At one point in my professional career, however, I did some teaching, serving as an adjunct professor of statistics at the University of Arizona in Tucson, Arizona.  At the risk of being immodest, I did quite well at it.  One of the courses that I taught was the required undergraduate statistics course for all students of business, public administration, and management information systems (the other was a graduate course in sample survey design and analysis).  The classes were quite large – I taught two sessions of 250 students each (I gave the lectures and set the examinations; I had five teaching assistants who discussed homework in small classes).  At the U of A, all professors are evaluated by their students at the end of each semester.  An overwhelming percentage of my students rated me as “One of the best,” “Excellent,” or “Good.”  Following are a sample of written comments from students, on the evaluation forms:

Dr. Caldwell is an excellent lecturer.

Very well prepared.  I liked the way he summarized what we did in the previous class at the beginning of each class.

Caldwell gave very good examples; he made a hard course easier to understand.

Always prepared.  Very thorough examinations.  Summary at beginning of class.

Instructor was very clear and cared about his teaching..

He understood and explained material well.

Very fluent and he was well prepared for class meetings, reasonable reviews.

Gave good examples which prepared me very well for tests.

Very well prepared, always on time.  Very good, organized teacher.

Did a good job in explaining and presenting his lecture.

Instructor was always prepared for calss and gives very good explanations about the subject.

Well prepared, easy to understand (good speaking voice and delivery).

Organized, brings material across very well.  One of the best instructors at the U of A.

The instructor is very good.  He is easy to understand and gives good examples of the concepts.

Mr. Caldwell gives clear explanations to the problems.  I feel as though he is an excellent instructor.  He is also very polite.

He was always enthusiastic about teaching.  Gave clear lectures of difficult-to-understand material.

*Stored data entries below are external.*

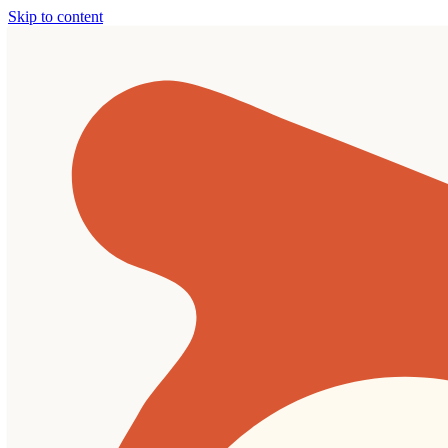
Skip to content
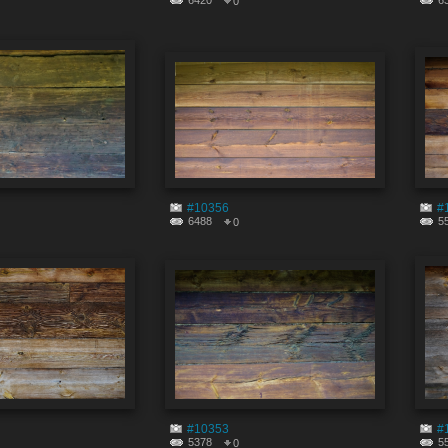
6420
6
0
#10356
#
6488
5
0
#10353
#
5378
5
0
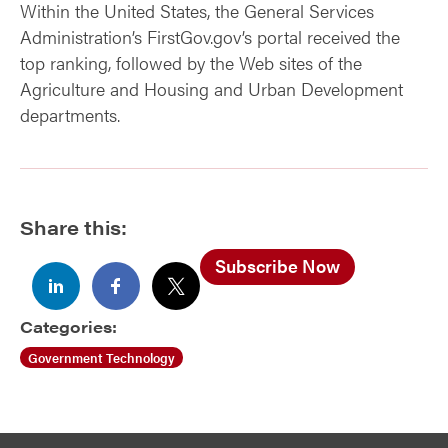
Within the United States, the General Services
Administration’s FirstGov.gov’s portal received the
top ranking, followed by the Web sites of the
Agriculture and Housing and Urban Development
departments.
Share this:
Subscribe Now
Categories:
Government Technology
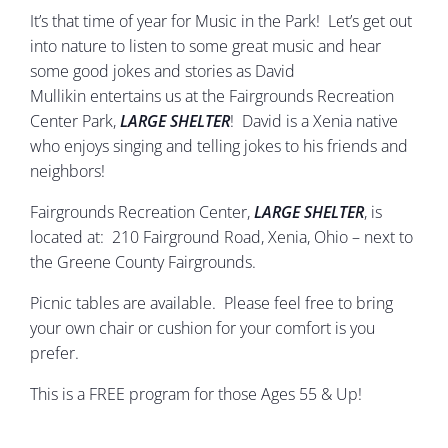
It’s that time of year for Music in the Park! Let’s get out
into nature to listen to some great music and hear
some good jokes and stories as David
Mullikin entertains us at the Fairgrounds Recreation
Center Park,
LARGE SHELTER
! David is a Xenia native
who enjoys singing and telling jokes to his friends and
neighbors!
Fairgrounds Recreation Center,
LARGE SHELTER
, is
located at: 210 Fairground Road, Xenia, Ohio – next to
the Greene County Fairgrounds.
Picnic tables are available. Please feel free to bring
your own chair or cushion for your comfort is you
prefer.
This is a FREE program for those Ages 55 & Up!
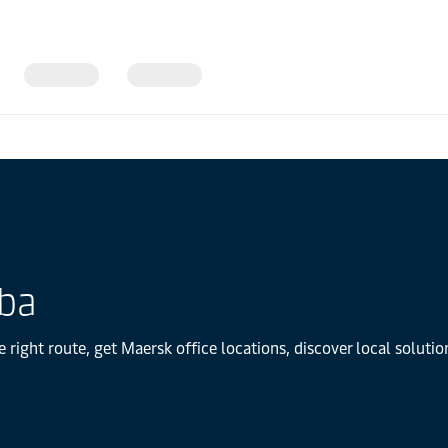
uba
 right route, get Maersk office locations, discover local solut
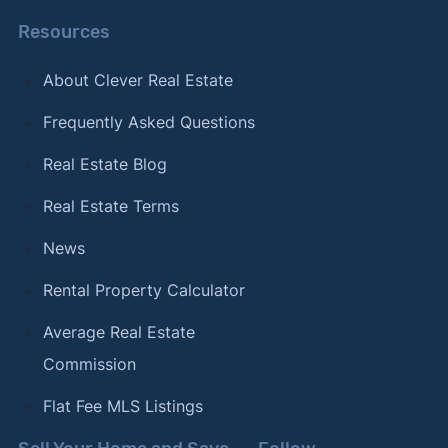
Resources
About Clever Real Estate
Frequently Asked Questions
Real Estate Blog
Real Estate Terms
News
Rental Property Calculator
Average Real Estate
Commission
Flat Fee MLS Listings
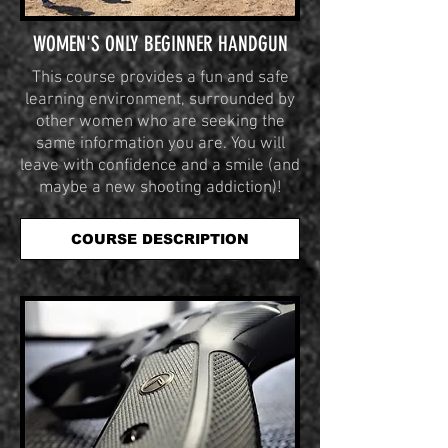
WOMEN'S ONLY BEGINNER HANDGUN
This course provides a fun and safe
learning environment, surrounded by
other women who are seeking the
same information you are. You will
leave with confidence and a smile (and
maybe a new shooting addiction)!
COURSE DESCRIPTION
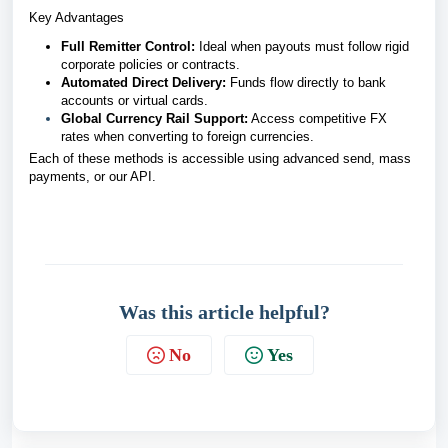
Key Advantages
Full Remitter Control:
Ideal when payouts must follow rigid
corporate policies or contracts.
Automated Direct Delivery:
Funds flow directly to bank
accounts or virtual cards.
Global Currency Rail Support:
Access competitive FX
rates when converting to foreign currencies.
Each of these methods is accessible using advanced send, mass
payments, or our API.
Was this article helpful?
No
Yes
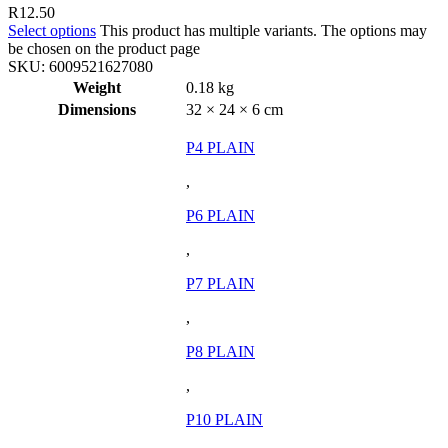
R
12.50
Select options
This product has multiple variants. The options may
be chosen on the product page
SKU:
6009521627080
Weight
0.18 kg
Dimensions
32 × 24 × 6 cm
P4 PLAIN
,
P6 PLAIN
,
P7 PLAIN
,
P8 PLAIN
,
P10 PLAIN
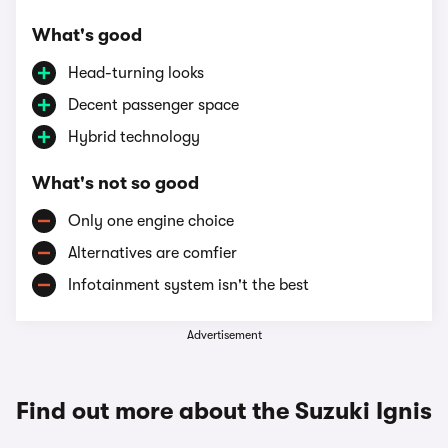
What's good
Head-turning looks
Decent passenger space
Hybrid technology
What's not so good
Only one engine choice
Alternatives are comfier
Infotainment system isn't the best
Advertisement
Find out more about the Suzuki Ignis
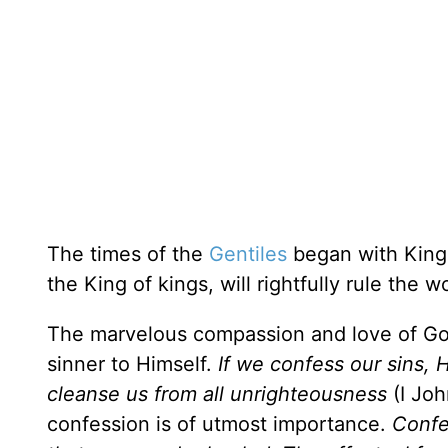
The times of the
Gentiles
began with King
the King of kings, will rightfully rule the 
The marvelous compassion and love of God 
sinner to Himself.
If we confess our sins, H
cleanse us from all unrighteousness
(I Joh
confession is of utmost importance.
Confe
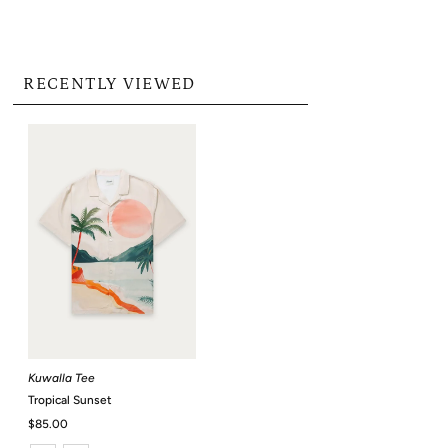
RECENTLY VIEWED
Kuwalla Tee
Tropical Sunset
Regular
$85.00
Price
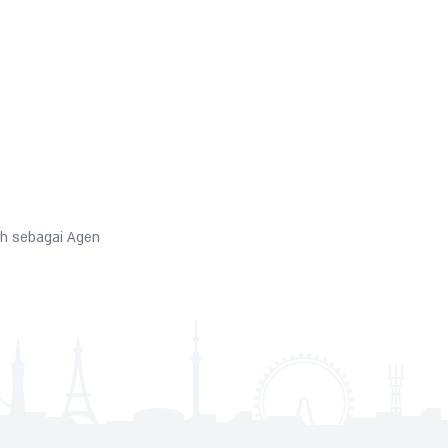
h sebagai Agen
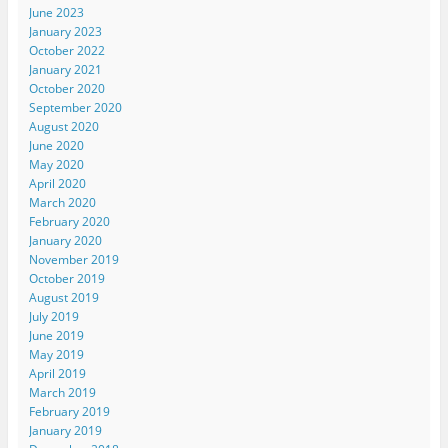
June 2023
January 2023
October 2022
January 2021
October 2020
September 2020
August 2020
June 2020
May 2020
April 2020
March 2020
February 2020
January 2020
November 2019
October 2019
August 2019
July 2019
June 2019
May 2019
April 2019
March 2019
February 2019
January 2019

The instructor had a well organized presentation.

He did a good job explaining difficult concepts.

I liked this course!  Very interesting.

Mr. Caldwell was very prepared and understandable.  I would recommend other students to have him as a teacher.

 

In addition to university teaching, I developed and marketed a popular commercial short-course entitled, Sample Survey Design and Analysis, which I presented in various cities and to the Bureau of Labor Statistics of the US Bureau of the Census.

 

In summary, I have demonstrated skills in education – a primary ingredient in the mission of preparing the planet for a minimal-regret population.

 

My skills in strategic planning

 

I have spent a considerable portion of my career in the area of strategic planning.  Much of this was in the area of ballistic missile warfare.  In this application area, my approach was to develop a mathematical representation, or model, of the real world, and derive strategies that were optimal with respect to the model.  More specifically, I formulated missile warfare as a resource-constrained game (zero-sum or general-sum, depending on the application), and used the Everett-Pugh Generalized Lagrange Multiplier (GLM) methodology to determine a solution.

 

In most realistic games, the players employ randomized strategies.  They are aware of the resources available to the enemy, but not of his strategy for employment or deployment of his resources.

 

In addition to strategic planning, I have directed projects in modeling of tactical warfare (e.g., tactical air warfare in theater-level operations).  I have also developed and exercised war-game models, and participated in war gaming exercises (at the Naval War College).

 

My skills in psychology (in the broad sense)

 

One of the important areas in effecting change from our current planetary management system to a rational one is that of psychology.  As I indicated above, I use this term loosely to include a wide range of intellectual, mental, emotional, and spiritual areas.  If the global population is to be mobilized to support a move to a minimal-regret population (or other) system, it will be necessary not only to educate them in the benefits of this approach, but to motivate them to act to bring it about and maintain it.  As a professional teacher (professor), I have demonstrated skills in education and in motivating students to learn.  With respect to the motivation of global populations to change, I have essentially no direct experience.  I have fairly wide knowledge of many areas dealing with the mind, such as motivation, religion, meditation, philosophy, and spirituality, but I am not a political or religious leader.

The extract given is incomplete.